Millville and Glassboro Railroad

Overview
- Dates of operation: 1859–1868
- Successor: West Jersey Railroad

Technical
- Track gauge: 1,435 mm (4 ft 8+1⁄2 in)
- Length: 22.25 miles (35.81 km)

= Millville and Glassboro Railroad =

The Millville and Glassboro Railroad was a railway company in the United States. It was incorporated in 1859 and began operating between Millville, New Jersey, and Glassboro, New Jersey, in 1860. The company was merged into the West Jersey Railroad, a forerunner of the Pennsylvania-Reading Seashore Lines, in 1868. Today its line is part of the Vineland Secondary.

== History ==
The Millville and Glassboro Railroad was incorporated on March 9, 1859. Its backers were based in Millville, New Jersey, who hoped to connect with the West Jersey Railroad, then building south from Woodbury, New Jersey. George Brooke Roberts, a future president of the Pennsylvania Railroad, oversaw the construction of the line, which opened between Millville and Glassboro, New Jersey, in October 1860. The West Jersey Railroad reached Glassboro in April 1861, creating a link between Millville and Camden, New Jersey.

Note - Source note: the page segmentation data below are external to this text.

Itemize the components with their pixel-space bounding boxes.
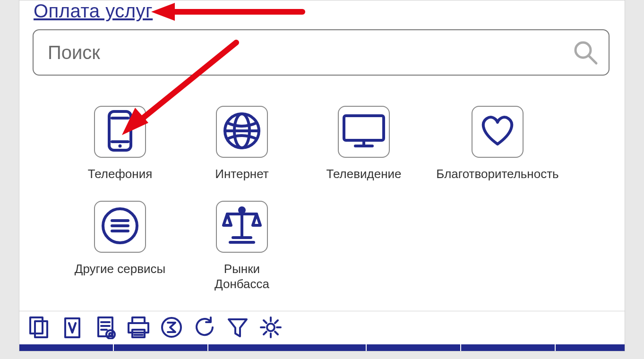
svg-rect-22 (35, 321, 47, 337)
payment-panel: Оплата услуг Телефони (19, 0, 625, 311)
sum-button[interactable] (158, 315, 185, 342)
category-tv[interactable]: Телевидение (305, 106, 423, 182)
svg-rect-21 (30, 317, 43, 333)
svg-line-42 (275, 332, 278, 334)
heart-icon (477, 113, 518, 151)
filter-button[interactable] (224, 315, 251, 342)
settings-icon (259, 316, 283, 341)
toolbar (19, 311, 625, 344)
svg-line-41 (264, 320, 266, 323)
print-icon (126, 316, 151, 341)
refresh-button[interactable] (191, 315, 218, 342)
copy-icon (27, 316, 51, 341)
print-button[interactable] (125, 315, 152, 342)
svg-point-28 (106, 330, 115, 339)
tv-icon (341, 112, 386, 152)
scales-icon (221, 205, 263, 249)
svg-line-43 (275, 320, 278, 323)
svg-point-29 (109, 333, 112, 336)
paste-icon (60, 316, 84, 341)
doc-config-icon (94, 316, 117, 341)
svg-point-36 (267, 324, 275, 331)
category-grid: Телефония Интернет (19, 87, 625, 311)
globe-icon (222, 111, 262, 153)
table-header-row (19, 344, 625, 351)
category-other-services[interactable]: Другие сервисы (61, 201, 179, 292)
category-label: Телефония (88, 166, 152, 182)
category-charity[interactable]: Благотворительность (427, 106, 568, 182)
svg-rect-23 (65, 318, 79, 337)
search-container (33, 29, 610, 76)
svg-line-44 (264, 332, 266, 334)
bottom-toolbar-panel (19, 311, 625, 351)
sum-icon (160, 316, 183, 341)
category-telephony[interactable]: Телефония (61, 106, 179, 182)
settings-button[interactable] (258, 315, 284, 342)
svg-point-5 (119, 145, 122, 148)
search-input[interactable] (33, 29, 610, 76)
category-label: Телевидение (326, 166, 402, 182)
category-label: Другие сервисы (75, 261, 165, 277)
category-markets-donbass[interactable]: Рынки Донбасса (183, 201, 301, 292)
payment-heading-link[interactable]: Оплата услуг (34, 0, 153, 21)
category-label: Благотворительность (436, 166, 558, 182)
refresh-icon (193, 316, 216, 341)
category-internet[interactable]: Интернет (183, 106, 301, 182)
phone-icon (103, 110, 137, 154)
paste-button[interactable] (59, 315, 86, 342)
doc-settings-button[interactable] (92, 315, 119, 342)
filter-icon (226, 316, 249, 341)
list-icon (100, 205, 140, 248)
category-label: Интернет (215, 166, 268, 182)
category-label: Рынки Донбасса (215, 261, 269, 292)
copy-button[interactable] (26, 315, 52, 342)
svg-rect-9 (344, 116, 384, 140)
svg-point-35 (162, 318, 181, 337)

Even as construction of the original line proceeded, the New Jersey Legislature authorized a southern extension to Cape May, New Jersey. Some construction took place, but the line was never completed because of insufficient capital. The legislature transferred the Cape May franchise to the Cape May and Millville Railroad on March 9, 1863. The company opened its line between Millville and Cape May in August 1863. The West Jersey Railroad acquired the Millville and Glassboro Railroad on April 1, 1868, and leased the Cape May and Millville Railroad on June 1, 1868.